*RECORDS FOR THE EXERCISE*:
⟨
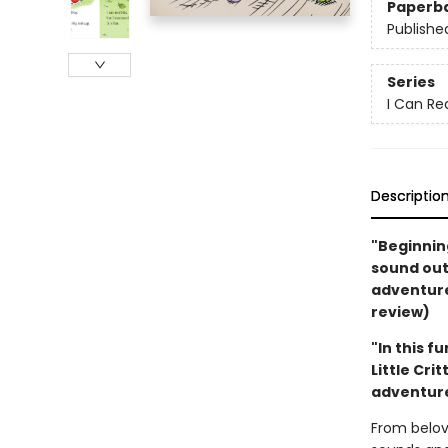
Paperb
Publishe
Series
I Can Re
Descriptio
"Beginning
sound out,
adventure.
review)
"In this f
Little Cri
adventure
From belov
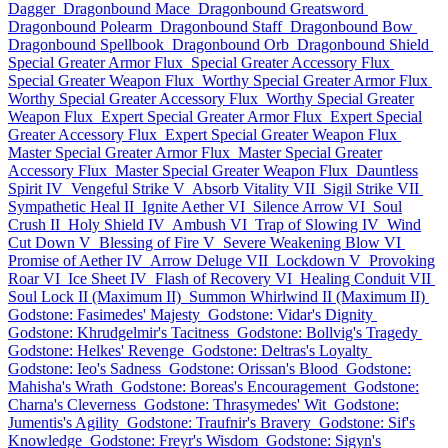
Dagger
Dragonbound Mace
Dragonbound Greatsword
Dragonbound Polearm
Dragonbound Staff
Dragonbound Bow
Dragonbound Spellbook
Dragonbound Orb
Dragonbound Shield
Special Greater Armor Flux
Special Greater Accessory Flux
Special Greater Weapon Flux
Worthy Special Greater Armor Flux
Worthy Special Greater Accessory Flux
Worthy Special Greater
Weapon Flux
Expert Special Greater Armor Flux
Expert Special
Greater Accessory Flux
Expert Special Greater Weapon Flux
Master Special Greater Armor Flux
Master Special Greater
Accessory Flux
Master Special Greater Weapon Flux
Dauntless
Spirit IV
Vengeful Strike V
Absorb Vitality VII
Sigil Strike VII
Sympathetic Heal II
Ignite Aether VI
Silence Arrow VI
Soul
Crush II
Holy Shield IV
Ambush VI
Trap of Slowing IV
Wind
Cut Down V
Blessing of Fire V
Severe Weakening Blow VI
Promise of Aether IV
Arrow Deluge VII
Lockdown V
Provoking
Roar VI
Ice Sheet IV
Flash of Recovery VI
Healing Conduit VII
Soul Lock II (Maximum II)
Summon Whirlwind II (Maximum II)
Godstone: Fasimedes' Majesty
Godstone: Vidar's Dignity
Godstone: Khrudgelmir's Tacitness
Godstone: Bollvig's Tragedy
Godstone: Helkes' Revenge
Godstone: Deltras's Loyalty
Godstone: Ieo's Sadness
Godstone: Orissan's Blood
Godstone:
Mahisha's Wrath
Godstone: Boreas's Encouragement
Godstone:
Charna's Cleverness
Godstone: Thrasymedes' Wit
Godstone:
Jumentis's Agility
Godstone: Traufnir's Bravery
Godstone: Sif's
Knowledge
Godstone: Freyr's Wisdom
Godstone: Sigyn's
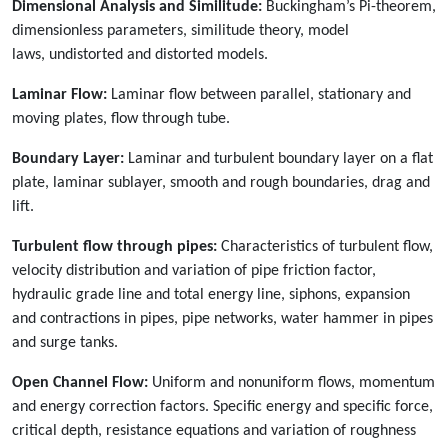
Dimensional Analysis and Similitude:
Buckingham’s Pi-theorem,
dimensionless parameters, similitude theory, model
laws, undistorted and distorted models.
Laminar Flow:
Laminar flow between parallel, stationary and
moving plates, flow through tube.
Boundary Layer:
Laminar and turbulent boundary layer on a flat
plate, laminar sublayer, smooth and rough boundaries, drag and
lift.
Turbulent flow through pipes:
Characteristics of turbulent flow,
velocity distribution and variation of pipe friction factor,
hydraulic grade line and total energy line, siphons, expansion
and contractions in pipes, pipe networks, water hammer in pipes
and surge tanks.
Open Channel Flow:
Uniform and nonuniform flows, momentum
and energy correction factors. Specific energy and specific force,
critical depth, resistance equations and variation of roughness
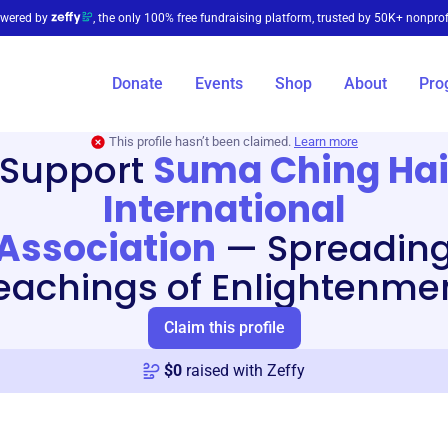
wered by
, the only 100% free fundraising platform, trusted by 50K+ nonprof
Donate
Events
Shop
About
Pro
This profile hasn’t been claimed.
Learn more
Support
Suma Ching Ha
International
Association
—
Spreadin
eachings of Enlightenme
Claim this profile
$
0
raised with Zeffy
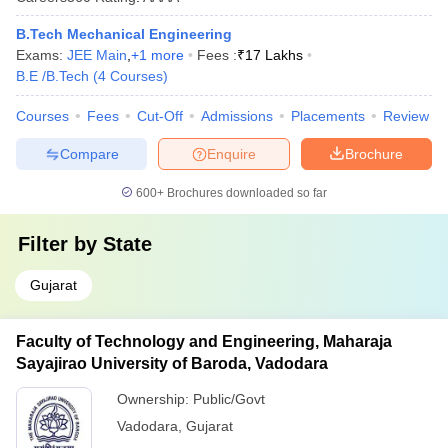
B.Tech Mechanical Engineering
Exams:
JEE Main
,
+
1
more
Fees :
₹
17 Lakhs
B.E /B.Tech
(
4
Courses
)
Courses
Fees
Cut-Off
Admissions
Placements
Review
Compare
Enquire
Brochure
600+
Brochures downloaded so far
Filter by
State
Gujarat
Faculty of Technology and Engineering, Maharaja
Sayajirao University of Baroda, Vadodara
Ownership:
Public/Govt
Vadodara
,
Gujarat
⟩
Restate each line above exactly, keeping pictures out.

*RESULT OF THIS EXERCISE*:
Paperb
Publishe
Series
I Can Re
Descriptio
"Beginning
sound out,
adventure.
review)
"In this f
Little Cri
adventure
From belov
Dagger
Dragonbound Mace
Dragonbound Greatsword
Dragonbound Polearm
Dragonbound Staff
Dragonbound Bow
Dragonbound Spellbook
Dragonbound Orb
Dragonbound Shield
Special Greater Armor Flux
Special Greater Accessory Flux
Special Greater Weapon Flux
Worthy Special Greater Armor Flux
Worthy Special Greater Accessory Flux
Worthy Special Greater
Weapon Flux
Expert Special Greater Armor Flux
Expert Special
Greater Accessory Flux
Expert Special Greater Weapon Flux
Master Special Greater Armor Flux
Master Special Greater
Accessory Flux
Master Special Greater Weapon Flux
Dauntless
Spirit IV
Vengeful Strike V
Absorb Vitality VII
Sigil Strike VII
Sympathetic Heal II
Ignite Aether VI
Silence Arrow VI
Soul
Crush II
Holy Shield IV
Ambush VI
Trap of Slowing IV
Wind
Cut Down V
Blessing of Fire V
Severe Weakening Blow VI
Promise of Aether IV
Arrow Deluge VII
Lockdown V
Provoking
Roar VI
Ice Sheet IV
Flash of Recovery VI
Healing Conduit VII
Soul Lock II (Maximum II)
Summon Whirlwind II (Maximum II)
Godstone: Fasimedes' Majesty
Godstone: Vidar's Dignity
Godstone: Khrudgelmir's Tacitness
Godstone: Bollvig's Tragedy
Godstone: Helkes' Revenge
Godstone: Deltras's Loyalty
Godstone: Ieo's Sadness
Godstone: Orissan's Blood
Godstone:
Mahisha's Wrath
Godstone: Boreas's Encouragement
Godstone:
Charna's Cleverness
Godstone: Thrasymedes' Wit
Godstone:
Jumentis's Agility
Godstone: Traufnir's Bravery
Godstone: Sif's
Knowledge
Godstone: Freyr's Wisdom
Godstone: Sigyn's
Dimensional Analysis and Similitude:
Buckingham’s Pi-theorem,
dimensionless parameters, similitude theory, model
laws, undistorted and distorted models.
Laminar Flow:
Laminar flow between parallel, stationary and
moving plates, flow through tube.
Boundary Layer:
Laminar and turbulent boundary layer on a flat
plate, laminar sublayer, smooth and rough boundaries, drag and
lift.
Turbulent flow through pipes:
Characteristics of turbulent flow,
velocity distribution and variation of pipe friction factor,
hydraulic grade line and total energy line, siphons, expansion
and contractions in pipes, pipe networks, water hammer in pipes
and surge tanks.
Open Channel Flow:
Uniform and nonuniform flows, momentum
and energy correction factors. Specific energy and specific force,
critical depth, resistance equations and variation of roughness
wered by
, the only 100% free fundraising platform, trusted by 50K+ nonprof
Donate
Events
Shop
About
Pro
This profile hasn’t been claimed.
Learn more
Support
Suma Ching Ha
International
Association
—
Spreadin
eachings of Enlightenme
Claim this profile
$
0
raised with Zeffy
B.Tech Mechanical Engineering
Exams:
JEE Main
,
+
1
more
Fees :
₹
17 Lakhs
B.E /B.Tech
(
4
Courses
)
Courses
Fees
Cut-Off
Admissions
Placements
Review
Compare
Enquire
Brochure
600+
Brochures downloaded so far
Filter by
State
Gujarat
Faculty of Technology and Engineering, Maharaja
Sayajirao University of Baroda, Vadodara
Ownership:
Public/Govt
Vadodara
,
Gujarat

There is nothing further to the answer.